__EXERCISE DIRECTIONS__: Copy out all lines of the listing below that hold "同分去向".
=== Section Start ===
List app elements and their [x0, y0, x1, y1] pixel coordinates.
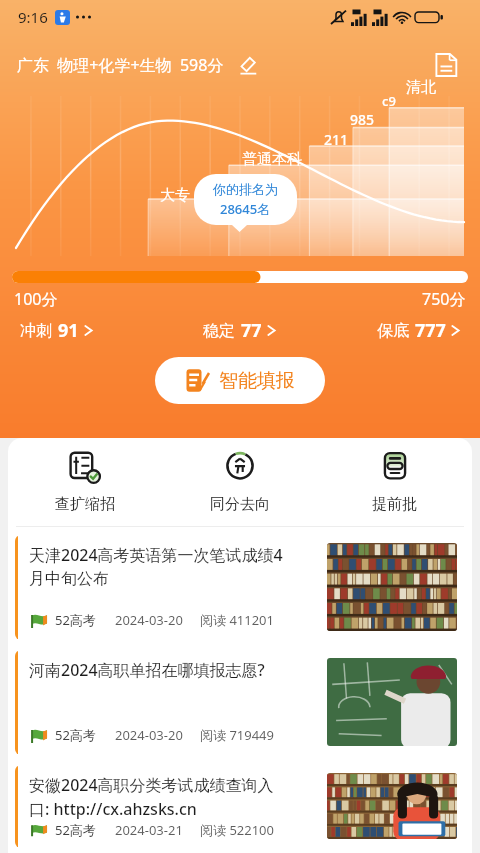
button[interactable]: 提前批 [317, 446, 472, 519]
button[interactable]: 冲刺 [20, 314, 93, 347]
button[interactable]: 智能填报 [155, 357, 325, 404]
staticText: 你的排名为 [213, 181, 278, 197]
button[interactable]: 查扩缩招 [8, 446, 162, 519]
staticText: 冲刺 [20, 321, 52, 341]
staticText: 同分去向 [210, 495, 270, 514]
staticText: 智能填报 [219, 369, 295, 393]
staticText: 211 [324, 130, 349, 149]
staticText: 查扩缩招 [55, 495, 115, 514]
staticText: 清北 [406, 78, 436, 97]
staticText: 2024-03-21 [115, 821, 183, 839]
staticText: 52高考 [55, 611, 96, 629]
staticText: 77 [241, 318, 262, 343]
staticText: 提前批 [372, 495, 417, 514]
button[interactable]: 安徽2024高职分类考试成绩查询入 口: http://cx.ahzsks.cn [15, 765, 465, 848]
staticText: 安徽2024高职分类考试成绩查询入 口: http://cx.ahzsks.cn [29, 774, 274, 820]
button[interactable]: 同分去向 [162, 446, 317, 519]
staticText: 100分 [14, 288, 58, 310]
button[interactable]: 保底 [377, 314, 460, 347]
staticText: 91 [58, 318, 79, 343]
staticText: 985 [350, 110, 375, 129]
staticText: 广东 物理+化学+生物 598分 [17, 54, 224, 76]
button[interactable]: 天津2024高考英语第一次笔试成绩4 月中旬公布 [15, 535, 465, 640]
staticText: 777 [415, 318, 446, 343]
staticText: 9:16 [18, 7, 48, 27]
button[interactable]: 稳定 [203, 314, 276, 347]
staticText: 2024-03-20 [115, 726, 183, 744]
staticText: 阅读 719449 [200, 726, 274, 744]
button[interactable]: 河南2024高职单招在哪填报志愿? [15, 650, 465, 755]
staticText: 普通本科 [242, 150, 302, 169]
button[interactable]: 编辑 [235, 52, 261, 78]
staticText: c9 [382, 92, 396, 110]
staticText: 52高考 [55, 821, 96, 839]
staticText: 52高考 [55, 726, 96, 744]
staticText: 稳定 [203, 321, 235, 341]
staticText: 阅读 411201 [200, 611, 274, 629]
staticText: 保底 [377, 321, 409, 341]
staticText: 28645名 [220, 200, 271, 218]
staticText: 河南2024高职单招在哪填报志愿? [29, 659, 265, 681]
staticText: 大专 [160, 186, 190, 205]
staticText: 750分 [422, 288, 466, 310]
button[interactable]: 志愿报告 [429, 48, 463, 82]
staticText: 天津2024高考英语第一次笔试成绩4 月中旬公布 [29, 544, 283, 589]
staticText: 2024-03-20 [115, 611, 183, 629]
staticText: 阅读 522100 [200, 821, 274, 839]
=== Section End ===
__YOUR SOLUTION__:
staticText: 同分去向 [210, 495, 270, 514]
button[interactable]: 同分去向 [162, 446, 317, 519]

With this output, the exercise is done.